Use of Surveillance - this includes surveillance technologies such as audio/video recording devices, thermal imaging, recognition devices, RFID, surreptitious surveillance/interception, computer aided monitoring including audit trails, satellite surveillance etc.

Risk to privacy: No

Use of automated personal information analysis, personal information matching and knowledge discovery techniques - for the purposes of the Directive on PIA, government institutions are to identify those activities that involve the use of automated technology to analyze, create, compare, identify or extract personal information elements. Such activities would include personal information matching, record linkage, personal information mining, personal information comparison, knowledge discovery, information filtering or analysis. Such activities involve some form of artificial intelligence and/or machine learning to uncover knowledge (intelligence), trends/patterns or to predict behavior.

Risk to privacy: Yes

G) Personal information transmission

The personal information is transmitted using wireless technologies.

Level of risk to privacy: 4

Details:

Auditors in the regions use laptops with full disk encryption for locally stored files. Remote network access is provided using an encrypted VPN tunnel solution, with two-factor authentication (a private user certificate secured with a password). Once connected to the CRA’s infrastructure, information may be transmitted between the local device and the CRA’s systems for various purposes, including risk assessment, workload development, and auditing.

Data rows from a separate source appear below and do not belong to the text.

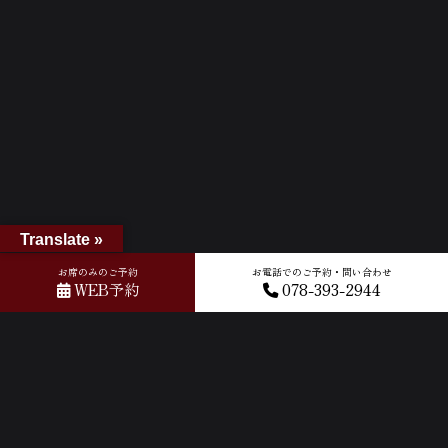
Translate »
お席のみのご予約
お電話でのご予約・問い合わせ
WEB予約
078-393-2944
ホーム
»
GOOGLEクチコミ
»
2025-10-08T03:51:44.683035Z_new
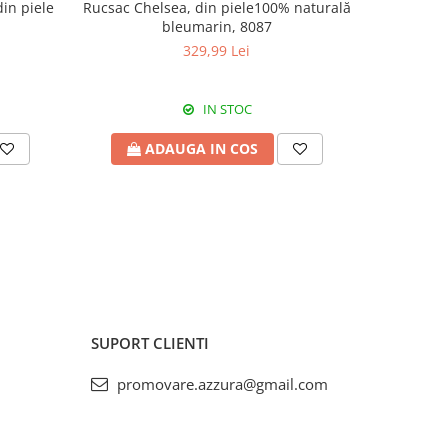
din piele
Rucsac Chelsea, din piele100% naturală
Rucsac Che
bleumarin, 8087
329,99 Lei
IN STOC
ADAUGA IN COS
A
SUPORT CLIENTI
promovare.azzura@gmail.com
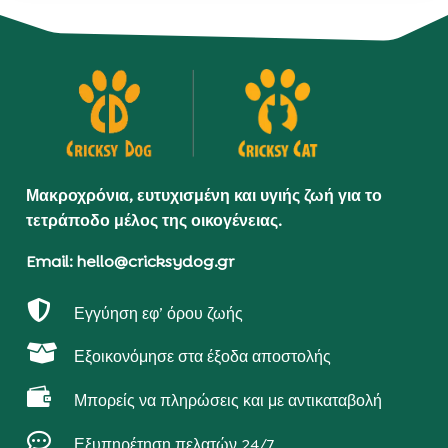
Μακροχρόνια, ευτυχισμένη και υγιής ζωή για το
τετράποδο μέλος της οικογένειας.
Email: hello@cricksydog.gr

Εγγύηση εφ’ όρου ζωής

Εξοικονόμησε στα έξοδα αποστολής

Μπορείς να πληρώσεις και με αντικαταβολή

Εξυπηρέτηση πελατών 24/7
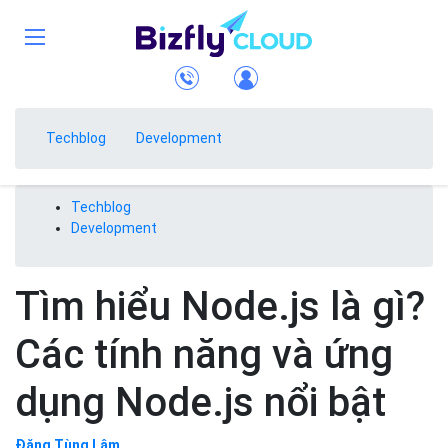
Techblog
Development
Techblog
Development
Tìm hiểu Node.js là gì?
Các tính năng và ứng
dụng Node.js nổi bật
Đặng Tùng Lâm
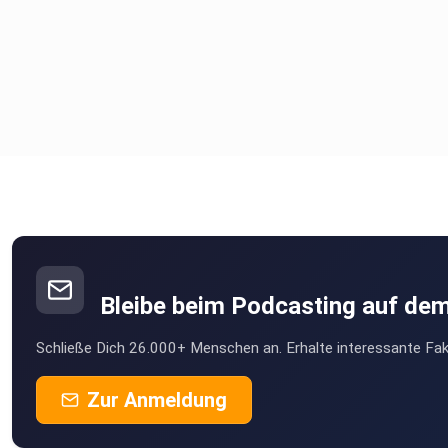
Bleibe beim Podcasting auf de
Schließe Dich 26.000+ Menschen an. Erhalte interessante Fak
Zur Anmeldung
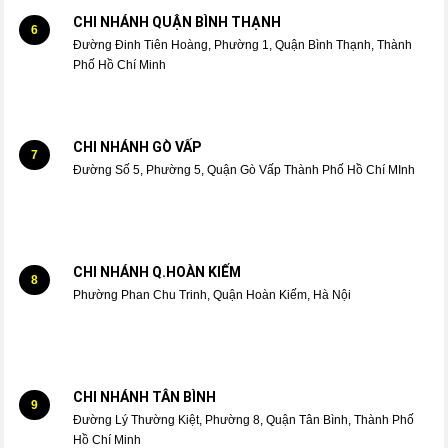
CHI NHÁNH QUẬN BÌNH THẠNH
6
Đường Đinh Tiên Hoàng, Phường 1, Quận Bình Thạnh, Thành
Phố Hồ Chí Minh
CHI NHÁNH GÒ VẤP
7
Đường Số 5, Phường 5, Quận Gò Vấp Thành Phố Hồ Chí MInh
CHI NHÁNH Q.HOÀN KIẾM
8
Phường Phan Chu Trinh, Quận Hoàn Kiếm, Hà Nội
CHI NHÁNH TÂN BÌNH
9
Đường Lý Thường Kiệt, Phường 8, Quận Tân Bình, Thành Phố
Hồ Chí Minh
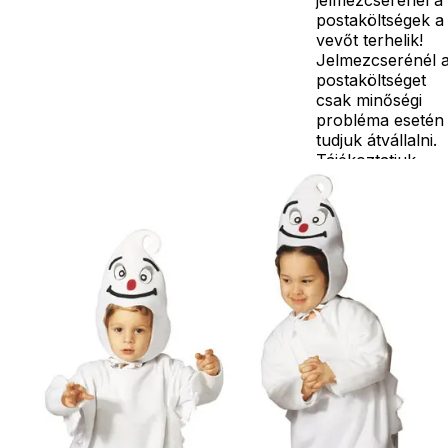
postaköltségek a
vevőt terhelik!
Jelmezcserénél 
postaköltséget
csak minőségi
probléma esetén
tudjuk átvállalni.
Tájékoztatjuk
kedves
Egyéb
vásárlóinkat, ho
a jelmezek nem
tartalmazzák a
kiegészítőket, mi
például harisnya,
ékszer, cipő,
paróka, kesztyű,
kardok, kemény
kalapok,
varázspálca,
seprű, szakáll,
bajusz, műanyag
korona, esernyő,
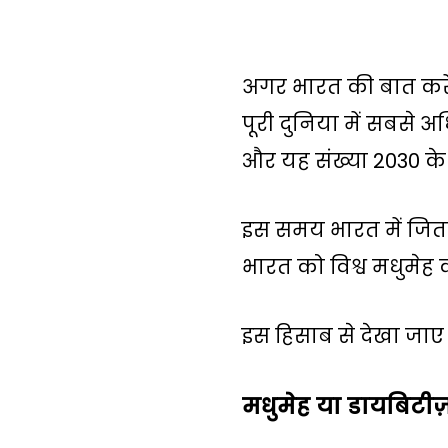
अगर भारत की बात करें 
पूरी दुनिया में सबसे 
और यह संख्या 2030 क
इस समय भारत में जितने
भारत को विश्व मधुमेह 
इस हिसाब से देखा जाए तो
मधुमेह या डायबिटीज़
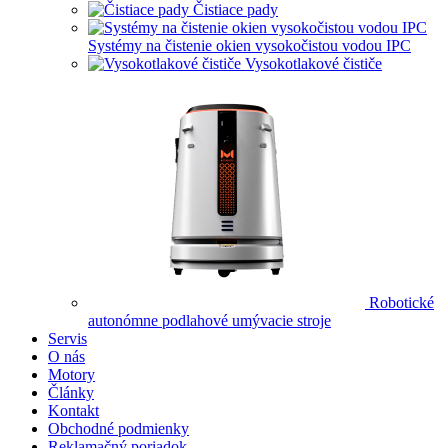
Čistiace pady
Systémy na čistenie okien vysokočistou vodou IPC
Vysokotlakové čističe
Robotické
autonómne podlahové umývacie stroje
Servis
O nás
Motory
Články
Kontakt
Obchodné podmienky
Reklamačný poriadok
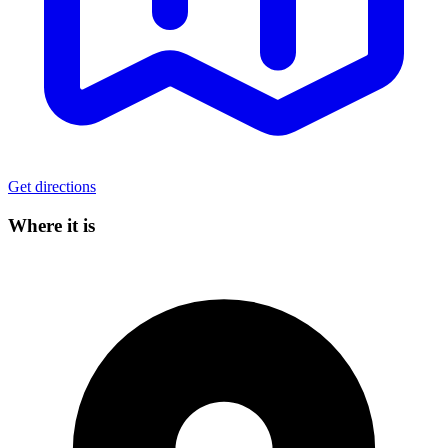
Get directions
Where it is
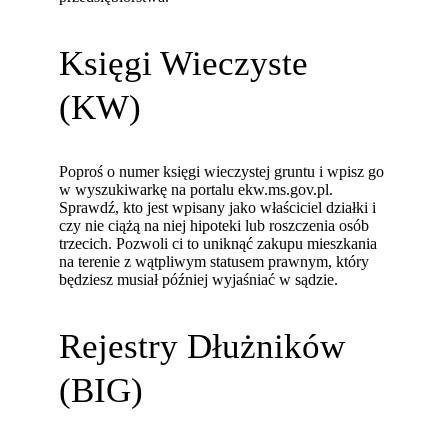
Księgi Wieczyste
(KW)
Poproś o numer księgi wieczystej gruntu i wpisz go
w wyszukiwarkę na portalu ekw.ms.gov.pl.
Sprawdź, kto jest wpisany jako właściciel działki i
czy nie ciążą na niej hipoteki lub roszczenia osób
trzecich. Pozwoli ci to uniknąć zakupu mieszkania
na terenie z wątpliwym statusem prawnym, który
będziesz musiał później wyjaśniać w sądzie.
Rejestry Dłużników
(BIG)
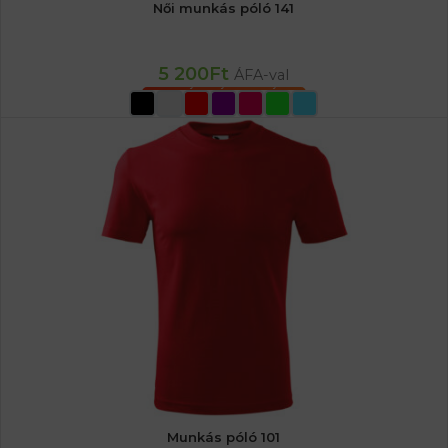
Női munkás póló 141
5 200
Ft
ÁFA-val
OPCIÓK VÁLASZTÁSA
Munkás póló 101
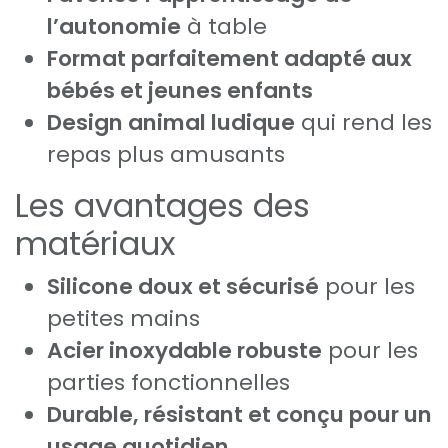
l’autonomie
à table
Format parfaitement adapté aux
bébés et jeunes enfants
Design animal ludique
qui rend les
repas plus amusants
Les avantages des
matériaux
Silicone doux et sécurisé
pour les
petites mains
Acier inoxydable robuste
pour les
parties fonctionnelles
Durable, résistant et conçu pour un
usage quotidien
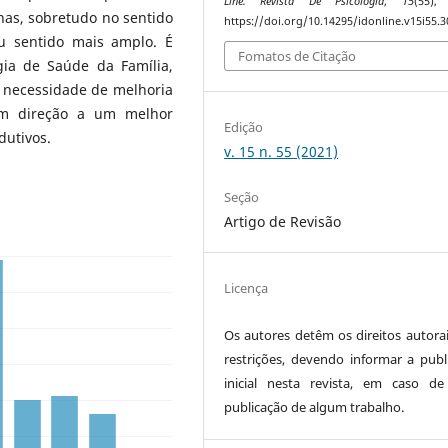
Line. Revista De Psicologia
,
15
(55),
lhas, sobretudo no sentido
https://doi.org/10.14295/idonline.v15i55.
 sentido mais amplo. É
Fomatos de Citação
gia de Saúde da Família,
a necessidade de melhoria
em direção a um melhor
Edição
dutivos.
v. 15 n. 55 (2021)
Seção
Artigo de Revisão
Licença
Os autores detêm os direitos autora
restrições, devendo informar a publ
inicial nesta revista, em caso d
publicação de algum trabalho.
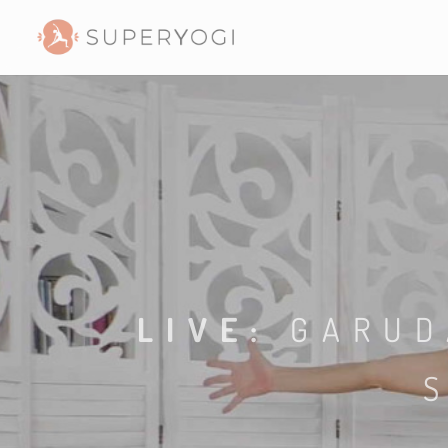
LIVE:
GARUD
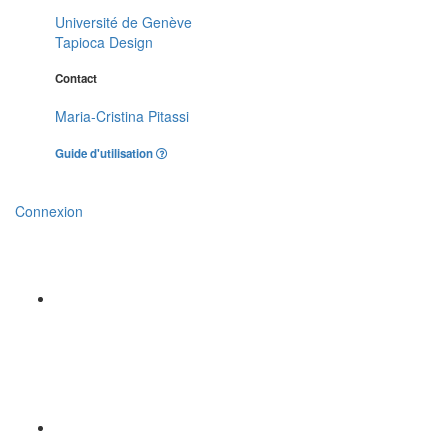
Université de Genève
Tapioca Design
Contact
Maria-Cristina Pitassi
Guide d'utilisation
Connexion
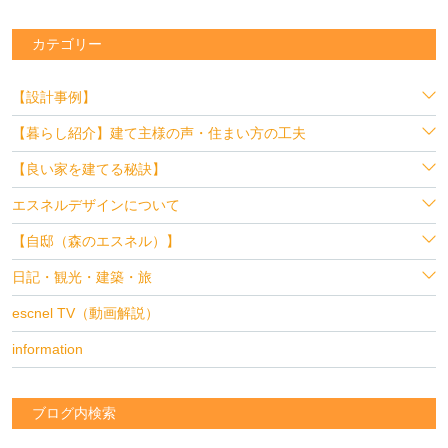
カテゴリー
【設計事例】
【暮らし紹介】建て主様の声・住まい方の工夫
【良い家を建てる秘訣】
エスネルデザインについて
【自邸（森のエスネル）】
日記・観光・建築・旅
escnel TV（動画解説）
information
ブログ内検索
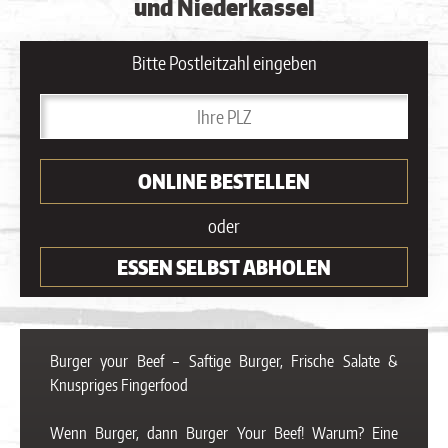
und Niederkassel
Bitte Postleitzahl eingeben
ONLINE BESTELLEN
oder
ESSEN SELBST ABHOLEN
Burger your Beef – Saftige Burger, Frische Salate &
Knuspriges Fingerfood
Wenn Burger, dann Burger Your Beef! Warum? Eine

H) Potential risk that in the event of a privacy breach, there will be an impact on the individual or employee

Details:

Protecting privacy and confidentiality are paramount to the CRA’s administration of the SME program. The public must have confidence that the CRA is vigilantly maintaining taxpayer information to ensure fairness. A breach of tax filers’ personal information could negatively affect the CRA’s strategic outcome to ensure taxpayers meet their obligations and protecting Canada’s revenue base. Negative media attention and decreased public confidence can influence compliance behaviour.